WHAT YOU SHOULD DO: Where the listing below reaches the line containing "An seiner weltlichen", start writing out lines exactly, and stop once the line containing "einziger echter Bruder" has been written.
=== TASK DATA ===
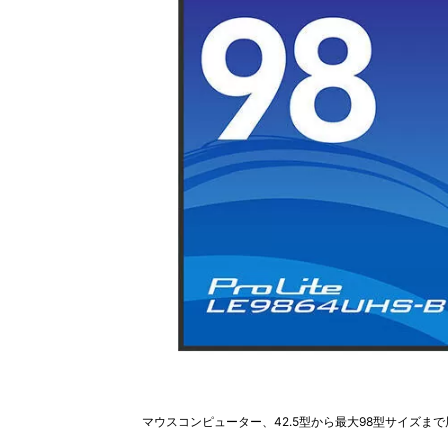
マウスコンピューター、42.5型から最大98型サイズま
===
=== TASK DATA ===
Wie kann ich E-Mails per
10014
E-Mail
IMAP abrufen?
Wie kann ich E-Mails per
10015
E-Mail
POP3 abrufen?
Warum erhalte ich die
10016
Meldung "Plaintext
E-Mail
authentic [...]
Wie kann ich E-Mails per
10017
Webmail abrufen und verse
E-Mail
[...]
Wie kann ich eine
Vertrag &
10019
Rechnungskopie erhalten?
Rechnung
===
=== TASK DATA ===
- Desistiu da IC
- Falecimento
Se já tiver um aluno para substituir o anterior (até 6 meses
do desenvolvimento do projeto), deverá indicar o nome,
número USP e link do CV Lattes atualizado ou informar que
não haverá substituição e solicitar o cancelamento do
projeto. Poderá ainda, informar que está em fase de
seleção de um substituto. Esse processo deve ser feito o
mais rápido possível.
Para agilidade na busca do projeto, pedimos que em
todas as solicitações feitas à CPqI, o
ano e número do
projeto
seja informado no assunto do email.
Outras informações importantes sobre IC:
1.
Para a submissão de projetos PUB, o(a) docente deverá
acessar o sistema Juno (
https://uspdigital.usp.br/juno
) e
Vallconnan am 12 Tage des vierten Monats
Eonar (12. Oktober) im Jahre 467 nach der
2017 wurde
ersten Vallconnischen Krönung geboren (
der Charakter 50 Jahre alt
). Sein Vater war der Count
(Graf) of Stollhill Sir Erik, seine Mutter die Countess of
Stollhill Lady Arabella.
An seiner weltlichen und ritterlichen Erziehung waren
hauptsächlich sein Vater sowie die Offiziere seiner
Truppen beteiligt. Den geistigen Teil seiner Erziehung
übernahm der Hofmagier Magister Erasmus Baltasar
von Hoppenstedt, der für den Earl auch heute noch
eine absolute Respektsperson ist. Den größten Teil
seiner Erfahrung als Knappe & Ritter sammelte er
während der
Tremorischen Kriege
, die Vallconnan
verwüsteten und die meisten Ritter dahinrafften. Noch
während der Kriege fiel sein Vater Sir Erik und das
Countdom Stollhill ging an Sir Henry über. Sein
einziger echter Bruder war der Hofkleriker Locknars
===
RESULT OF THIS TASK:
An seiner weltlichen und ritterlichen Erziehung waren
hauptsächlich sein Vater sowie die Offiziere seiner
Truppen beteiligt. Den geistigen Teil seiner Erziehung
übernahm der Hofmagier Magister Erasmus Baltasar
von Hoppenstedt, der für den Earl auch heute noch
eine absolute Respektsperson ist. Den größten Teil
seiner Erfahrung als Knappe & Ritter sammelte er
während der
Tremorischen Kriege
, die Vallconnan
verwüsteten und die meisten Ritter dahinrafften. Noch
während der Kriege fiel sein Vater Sir Erik und das
Countdom Stollhill ging an Sir Henry über. Sein
einziger echter Bruder war der Hofkleriker Locknars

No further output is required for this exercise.